The agencies that will have to do the inspections are bracing for complications.

“The feeling is that we are doing what we can to be prepared as possible, but I won’t say that there won’t be any incidents in the first weeks,” said Jan Meijer, director of inspection at the Netherlands Food and Consumer Product Safety Authority.

Dutch authorities estimate that 35,000 small and medium-size Dutch businesses do business with Britain but have no experience with customs, since they keep their commerce inside the E.U. They would either have to navigate the complicated new terrain or cut off ties to Britain. The government is trying to get them ready. It is as if Illinois businesses suddenly need to contend with an international frontier to trade with Indiana — and have less than three months to figure out how to do so.

“If we are preparing and companies are not preparing, then everything breaks down,” said Nanette van Schelven, director general of the Dutch customs authority. The agency has been running disaster drills to prepare for chaos.

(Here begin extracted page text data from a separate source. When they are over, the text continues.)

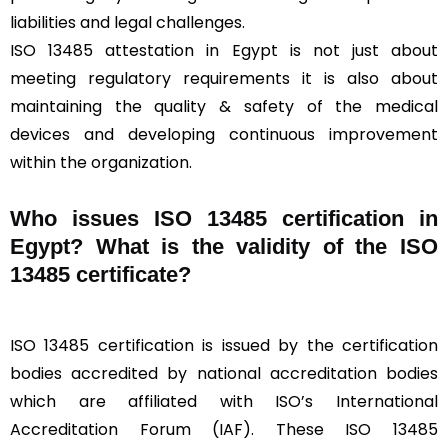
liabilities and legal challenges.
ISO 13485 attestation in Egypt is not just about
meeting regulatory requirements it is also about
maintaining the quality & safety of the medical
devices and developing continuous improvement
within the organization.
Who issues ISO 13485 certification in
Egypt? What is the validity of the ISO
13485 certificate?
ISO 13485 certification is issued by the certification
bodies accredited by national accreditation bodies
which are affiliated with ISO’s International
Accreditation Forum (IAF). These ISO 13485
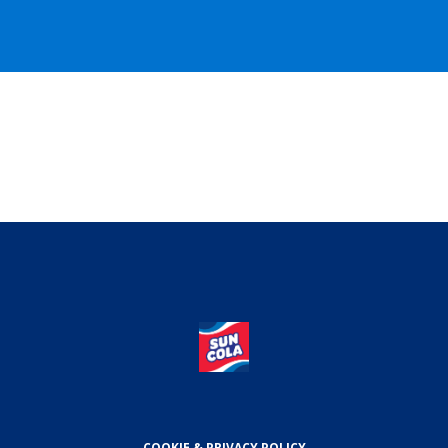
COOKIE & PRIVACY POLICY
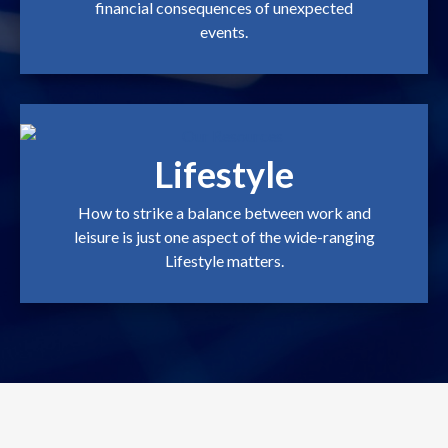
financial consequences of unexpected
events.
Lifestyle
How to strike a balance between work and
leisure is just one aspect of the wide-ranging
Lifestyle matters.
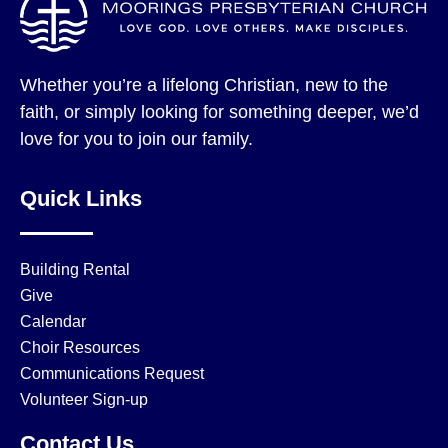
Whether you’re a lifelong Christian, new to the
faith, or simply looking for something deeper, we’d
love for you to join our family.
Quick Links
Building Rental
Give
Calendar
Choir Resources
Communications Request
Volunteer Sign-up
Contact Us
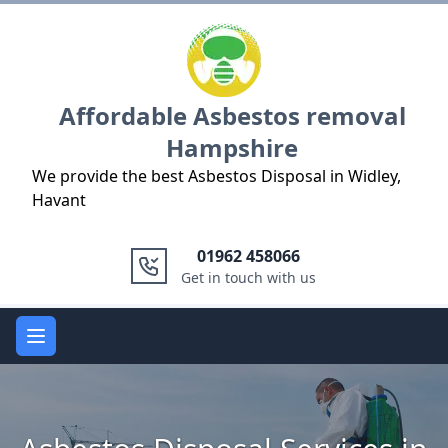
Logo
Affordable Asbestos removal
Hampshire
We provide the best Asbestos Disposal in Widley,
Havant
01962 458066
Get in touch with us
Open main menu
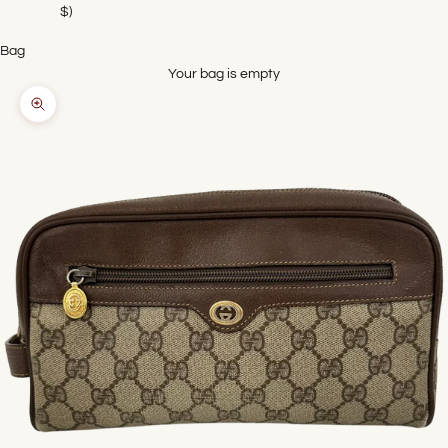
$)
Bag
Your bag is empty
Zoom picture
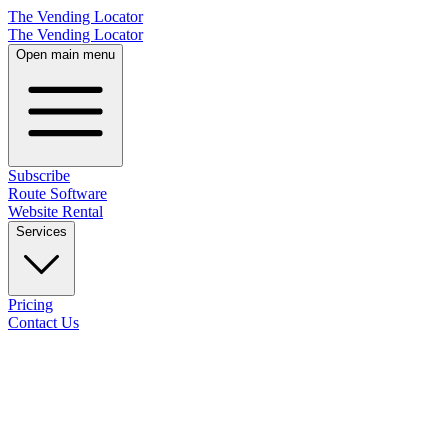
The Vending Locator
The Vending Locator
Open main menu
Subscribe
Route Software
Website Rental
Services
Pricing
Contact Us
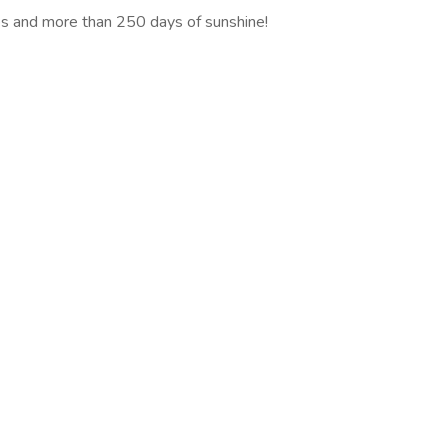
es and more than 250 days of sunshine!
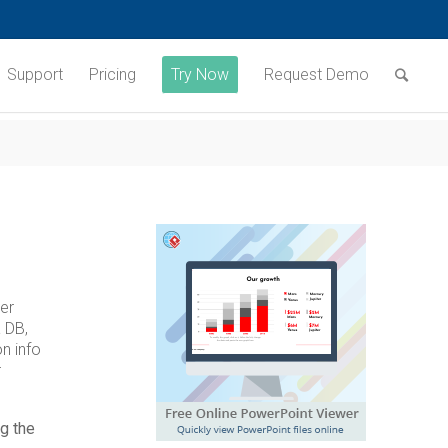
Support
Pricing
Try Now
Request Demo
er
 DB,
n info
r
g the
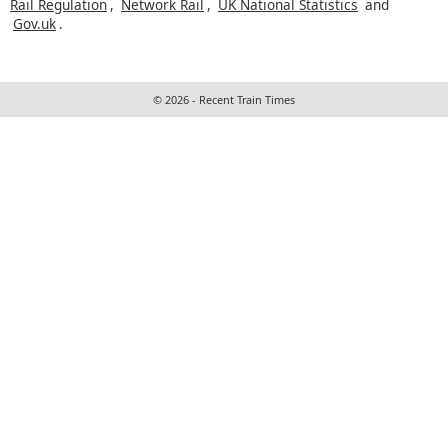
Rail Regulation
,
Network Rail
,
UK National Statistics
and
Gov.uk
.
© 2026 - Recent Train Times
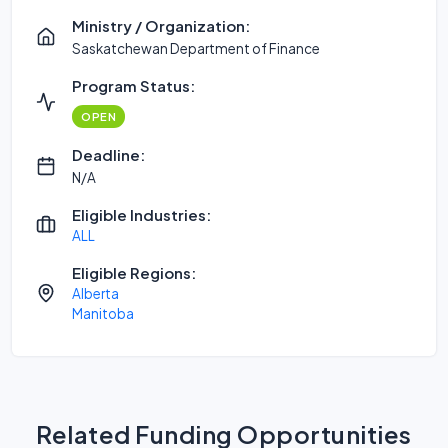
Ministry / Organization:
Saskatchewan Department of Finance
Program Status:
OPEN
Deadline:
N/A
Eligible Industries:
ALL
Eligible Regions:
Alberta
Manitoba
Related Funding Opportunities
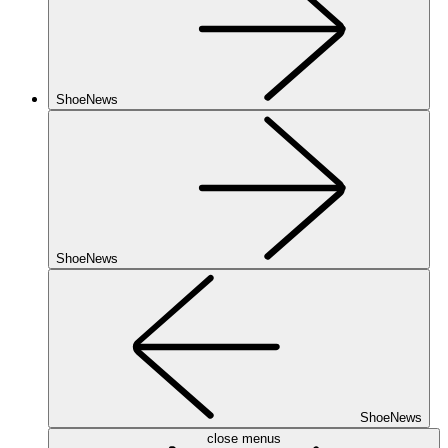
ShoeNews
ShoeNews
ShoeNews
close menus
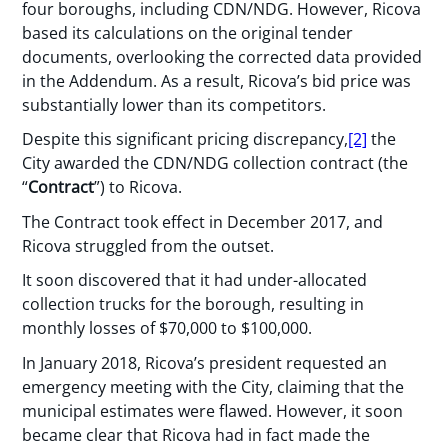
four boroughs, including CDN/NDG. However, Ricova
based its calculations on the original tender
documents, overlooking the corrected data provided
in the Addendum. As a result, Ricova’s bid price was
substantially lower than its competitors.
Despite this significant pricing discrepancy,
[2]
the
City awarded the CDN/NDG collection contract (the
“
Contract
”) to Ricova.
The Contract took effect in December 2017, and
Ricova struggled from the outset.
It soon discovered that it had under-allocated
collection trucks for the borough, resulting in
monthly losses of $70,000 to $100,000.
In January 2018, Ricova’s president requested an
emergency meeting with the City, claiming that the
municipal estimates were flawed. However, it soon
became clear that Ricova had in fact made the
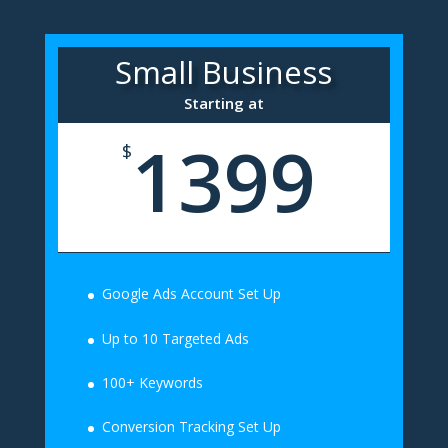
Small Business
Starting at
1399
$
Google Ads Account Set Up
Up to 10 Targeted Ads
100+ Keywords
Conversion Tracking Set Up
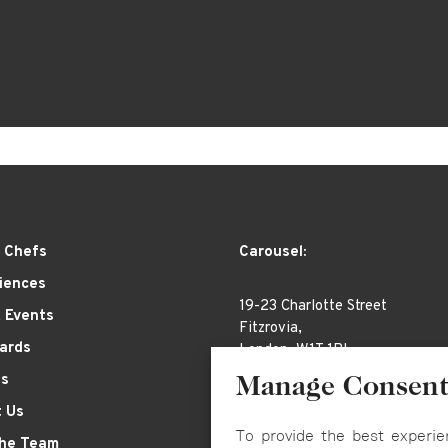
 Chefs
Carousel:
iences
19-23 Charlotte Street
& Events
Fitzrovia,
Cards
London, W1T 1RL
es
Manage Consen
 Us
To provide the best experie
the Team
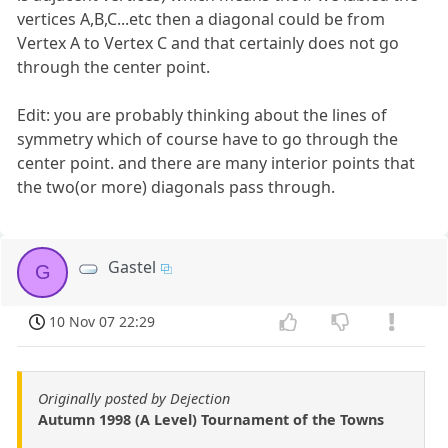
vertices A,B,C...etc then a diagonal could be from
Vertex A to Vertex C and that certainly does not go
through the center point.
Edit: you are probably thinking about the lines of
symmetry which of course have to go through the
center point. and there are many interior points that
the two(or more) diagonals pass through.
Gastel
G
10 Nov 07 22:29
Originally posted by Dejection
Autumn 1998 (A Level) Tournament of the Towns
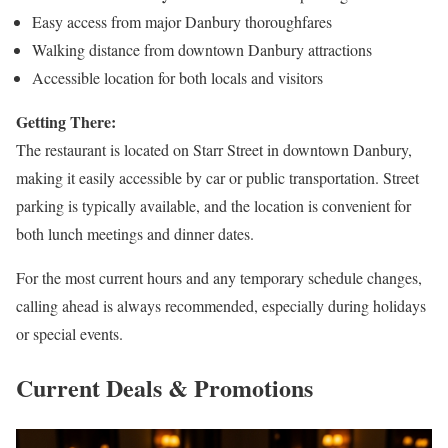
Easy access from major Danbury thoroughfares
Walking distance from downtown Danbury attractions
Accessible location for both locals and visitors
Getting There:
The restaurant is located on Starr Street in downtown Danbury,
making it easily accessible by car or public transportation. Street
parking is typically available, and the location is convenient for
both lunch meetings and dinner dates.
For the most current hours and any temporary schedule changes,
calling ahead is always recommended, especially during holidays
or special events.
Current Deals & Promotions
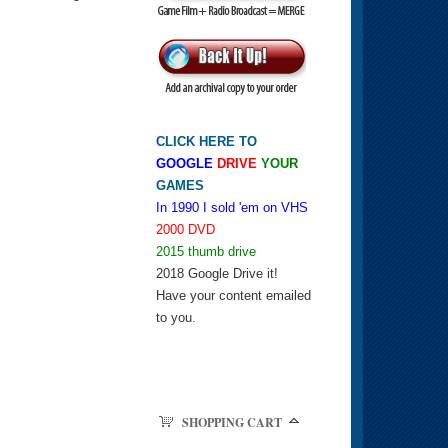
CLICK HERE TO
GOOGLE
DRIVE
YOUR
GAMES
In 1990 I sold 'em on VHS
2000 DVD
2015 thumb drive
2018 Google Drive it!
Have your content emailed
to you.
SHOPPING CART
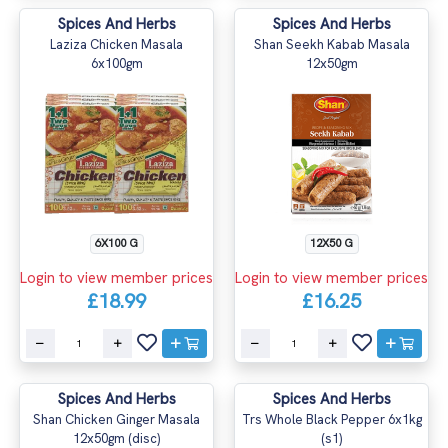
Spices And Herbs
Spices And Herbs
Laziza Chicken Masala
Shan Seekh Kabab Masala
6x100gm
12x50gm
6X100 G
12X50 G
Login to view member prices
Login to view member prices
£18.99
£16.25
Spices And Herbs
Spices And Herbs
Shan Chicken Ginger Masala
Trs Whole Black Pepper 6x1kg
12x50gm (disc)
(s1)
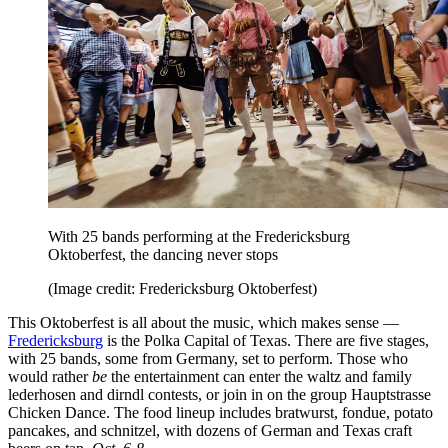
With 25 bands performing at the Fredericksburg
Oktoberfest, the dancing never stops
(Image credit: Fredericksburg Oktoberfest)
This Oktoberfest is all about the music, which makes sense —
Fredericksburg
is the Polka Capital of Texas. There are five stages,
with 25 bands, some from Germany, set to perform. Those who
would rather
be
the entertainment can enter the waltz and family
lederhosen and dirndl contests, or join in on the group Hauptstrasse
Chicken Dance. The food lineup includes bratwurst, fondue, potato
pancakes, and schnitzel, with dozens of German and Texas craft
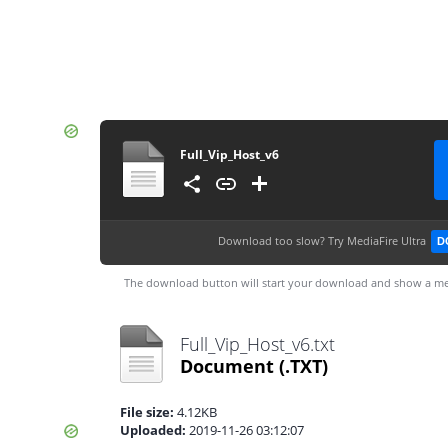
Full_Vip_Host_v6
Download too slow?
Try MediaFire Ultra
D
The download button will start your download and show a me
Full_Vip_Host_v6.txt
Document
(.TXT)
File size:
4.12KB
Uploaded:
2019-11-26 03:12:07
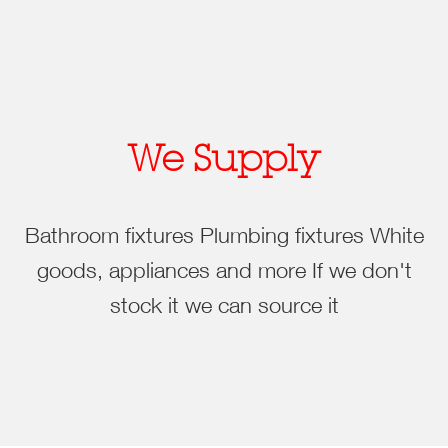
We Supply
Bathroom fixtures
Plumbing fixtures
White
goods, appliances and more
If we don't
stock it we can source it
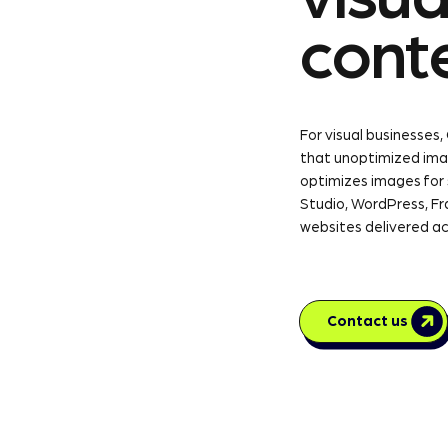
cont
For visual businesses,
that unoptimized ima
optimizes images for
Studio, WordPress, Fr
websites delivered ac
Contact us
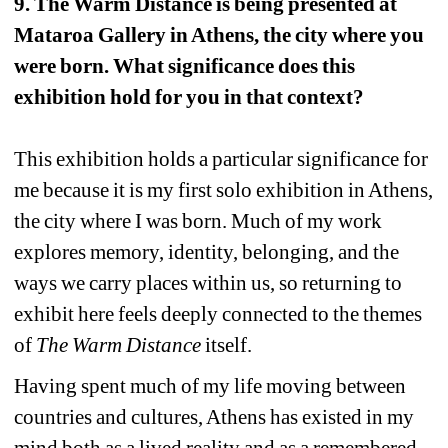
9. The Warm Distance is being presented at 
Mataroa Gallery in Athens, the city where you 
were born. What significance does this 
exhibition hold for you in that context?
This exhibition holds a particular significance for 
me because it is my first solo exhibition in Athens, 
the city where I was born. Much of my work 
explores memory, identity, belonging, and the 
ways we carry places within us, so returning to 
exhibit here feels deeply connected to the themes 
of 
The Warm Distance 
itself.
Having spent much of my life moving between 
countries and cultures, Athens has existed in my 
mind both as a lived reality and as a remembered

“That’s basically the motto of this government: Hope for the best and prepare for the worst,” she said.

But Dutch policymakers are nervous that Dutch businesses may still be too complacent.

“There’s still a lot of rationalizing going around, saying, ‘Things surely wouldn’t get that bad, would they?’ ” said Rem Korteweg, a senior research fellow at Clingendael, the Netherlands Institute of International Relations, who has advised Dutch lawmakers and businesses about preparations for Brexit. “There’s a lot of wishful thinking going around, and that’s a problem.”

Quentin Ariès in Brussels contributed to this report.